Gerçekçilik ise, hayatın sertliğini vurgulamak için kullanılan polis veya gangster karakterleri sayesinde oluşur. Akımın en önemli filmleri şunlardır: Jean Vigo’dan Hal ve Gidiş Sıfır, Jean Vigo’dan Geçip Giden Çatana.
3. Yeni Gerçekçilik
İtalya’da 1945 sonrasında doğmuş olan bu akımın ana düşüncesi şudur: Genel Erkek ve kadına yönelmelidir. Gerçek hayat oluşumlarında kapının dışında çekimler yapılmalı; adeta bir belgeselle aynı tarzda olmalıdır.

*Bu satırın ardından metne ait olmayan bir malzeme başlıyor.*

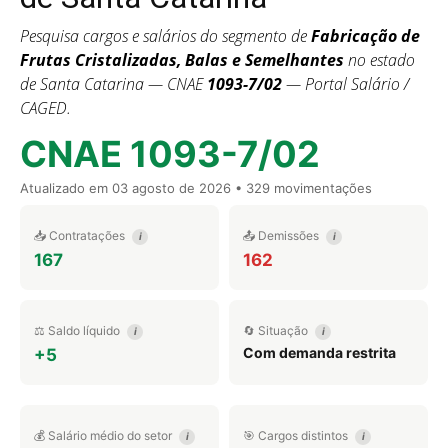
Pesquisa cargos e salários do segmento de
Fabricação de
Frutas Cristalizadas, Balas e Semelhantes
no estado
de Santa Catarina — CNAE
1093-7/02
— Portal Salário /
CAGED.
CNAE 1093-7/02
Atualizado em
03 agosto de 2026
• 329 movimentações
📥 Contratações
📤 Demissões
i
i
167
162
⚖️ Saldo líquido
🔄 Situação
i
i
Com demanda restrita
+5
💰 Salário médio do setor
🎯 Cargos distintos
i
i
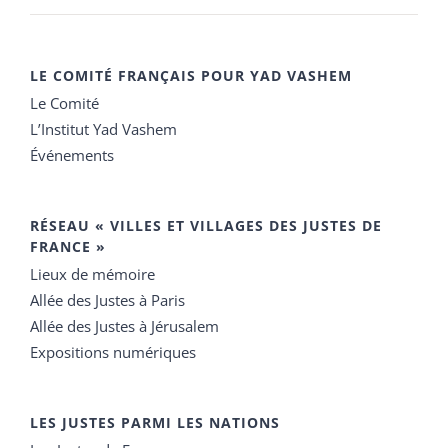
LE COMITÉ FRANÇAIS POUR YAD VASHEM
Le Comité
L’Institut Yad Vashem
Événements
RÉSEAU « VILLES ET VILLAGES DES JUSTES DE
FRANCE »
Lieux de mémoire
Allée des Justes à Paris
Allée des Justes à Jérusalem
Expositions numériques
LES JUSTES PARMI LES NATIONS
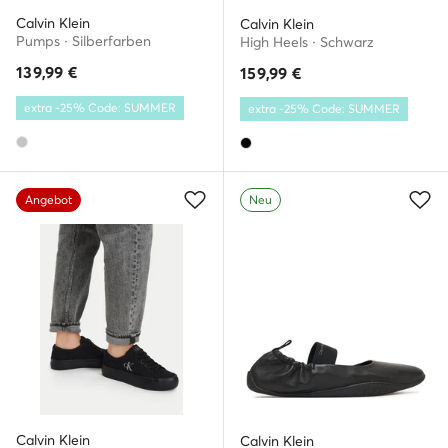
Calvin Klein
Calvin Klein
Pumps · Silberfarben
High Heels · Schwarz
139,99
€
159,99
€
extra -25% Code: SUMMER
extra -25% Code: SUMMER
Angebot
Neu
Calvin Klein
Calvin Klein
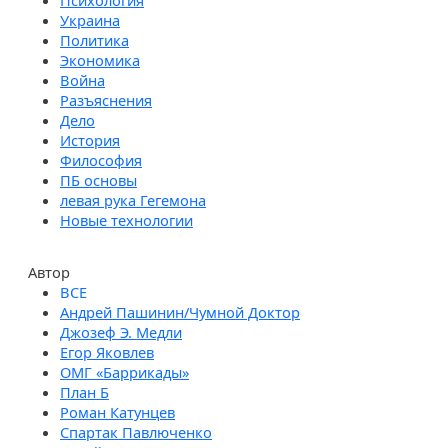
Психология
Украина
Политика
Экономика
Война
Разъяснения
Дело
История
Философия
ПБ основы
левая рука Гегемона
Новые технологии
Автор
Андрей Пашинин/Чумной Доктор
Джозеф Э. Медли
Егор Яковлев
ОМГ «Баррикады»
План Б
Роман Катунцев
Спартак Павлюченко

Yeni Gerçekçi yönetmenler, kameralarını stüdyolardan çıkarıp sokağa taşıdılar. Doğal ışık kullanmayı tercih ettiler ve aktörler de doğaçlama rol yaptılar. Hareketli kamera ve doğa sesleri, akımı belirleyici özelliklerdendir. Senaryo olmadan, olaylar olduğu gibi görüntüleniyordu. İşsizlik ve ekonomik kaos başlıca konulardandı. Akımı belirleyen filmler şunlardır: Luchino Visconti’den Postacı Kapıyı İki Kere Çalar, Rocco Kardeşlerden Almanya Sıfır Yılı, Vittoria De Sica’dan Bisiklet Hırsızları.
4. Yeni Dalga
Sadece Fransa’da yaşanmış olan bu akım, 1950 sonrasında ortaya çıkmıştır. Esas çıkış noktası, Hollywood’a rakip olmak ve sinema sanatına hakettiği saygıyı göstertmekti. Savaş sonrası kurulan CNC (Contre National Cinematographie), Fransız sinemasını epeyce canlandırdı. Çılgın Pierrot ve Ve Tanrı Kadını Yarattı gibi filmler bu akımın öncülerindendir. Yeni Gerçekçileri örnek alıp doğal ışıklar kullanmışlardır. İlk defa başka filmlere göndermeler, bu akımla yapılmıştır. “Tarantino Tarzı” denen, karmaşık kurgu ve kronolojik olmayan sahne sıralaması, ilk bu dönemde yapılmıştır. Çarpıcı geçişler ve uyumsuz sahneler vardır. Komik bir sahne, bir anda cinayetle bitebilir. Karakterler genelde toplumla çok alakalı olmayan, siyasetten ve aile kavramından uzak, öğrencilerdir. Akımı temsil eden başlıca fimler şunlardır: Alain Resnais’den Geçen Yıl Marienbad, François Truffaut’dan 400 Darbe.
5. Özgür Sinema
1956 yılında Karel Reisz ve Tony Richardson tarafından yönlendirilen, politikaya bile yansıyan bu akım, çalışan sınıfın problemleri ve sosyal içerikli konularıyla dikkat çeker. İngiliz Sinema Enstütüsü (BFIY) destekli bu akım, belgesellerle başlamış, sonra konulu filmlere geçmiştir. Akımın önemli filmleri şunlardır: Lindsay Anderson’dan This Sporting Life, Tony Richardson’dan Öfkeli Gençler.
6. Yeni Sinema
1960’lı yıllarda Brezilya’da yayılmaya başlayan bu akım, yabancı etkilerden uzak, kendi kültürüne ait film yapmayı hedefliyordu. Toplumsal sorunları, belgesel gerçekliğiyle işleyen bu akımın filmleri, her ülkede folklorik öğelerle besleniyordu. Anlatım özgürlüğü ve bağımsızlığı önemli iki elementidir Yeni Sinemanın. 1967 yılında başlayan ekonomik krizler, bu akımına darbe vurdu. Renkli karnavalları ve eğlenceli toplantıları anlatmaya başlayan yeni filmlerle akım saptırıldı. Açlığın ve tutkunun sineması olan Yeni Sinema kısa zamanda önemini kaybetti. Başlıca filmer şunlardır: Glauber Rocha’dan Kendinden Geçmiş Ülke, Antonia DesMortes’den Fırtına, Ruy Guerra’dan Arzu Plajı.
7. Deneysel Sinema
Sinemada alışılmışın dışında yenilikler deneyen bu akım, gelenekleri takmayan bir yapıya sahiptir. Sinema tarihi boyunca var olmuş bu akım, dünyanın her yanında bulunmaktadır. Bağımsız, avangard ve yeraltı türleri bu akıma dahildir. Başlıca örnekleri şunlardır: Andy Warhol’dan Uyku, Tony Conrad’dan Kırpışma, Louis Bunuel’den Endülüs Köpeği, Viking Eggeling’den ÇaprazSenfoni. Son olarak da sinema tarihinde kilometre taşı bir iki olaydan bahsedeceğim. 1922 yılında Fox film stüdyoları, newsreels(sinemada yayınlanan haberler) çekimlerini sesli yapmaya başladı. 1927 yılında Warner Brothers stüdyoları ilk sesli filmi çektiler: The Jazz Singer. 1932 yılında Disney stüdyoları ilk tam renkli filmi çekti: Flowers and Trees. 1937 yılında Disney stüdyoları Snow White (Pamuk Prenses ve Yedi Cüceler) isimli ilk uzun metrajlı animasyon filmi üretti.